▶ **What is required**
If a line in the data below contains the word "next", copy it out.

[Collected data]
^^^^^^^^^^^^^^^^

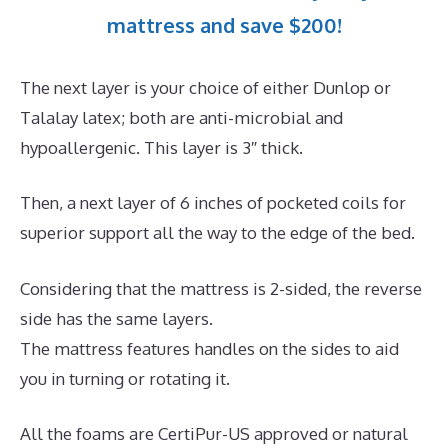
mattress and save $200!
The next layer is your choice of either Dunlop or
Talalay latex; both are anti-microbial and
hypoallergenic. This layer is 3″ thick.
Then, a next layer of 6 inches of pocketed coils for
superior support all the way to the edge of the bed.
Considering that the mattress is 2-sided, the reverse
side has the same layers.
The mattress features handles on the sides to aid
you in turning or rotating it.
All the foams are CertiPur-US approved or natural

^^^^^^^^^^^^^^^^

▶ **Response for this exercise**
The next layer is your choice of either Dunlop or
Then, a next layer of 6 inches of pocketed coils for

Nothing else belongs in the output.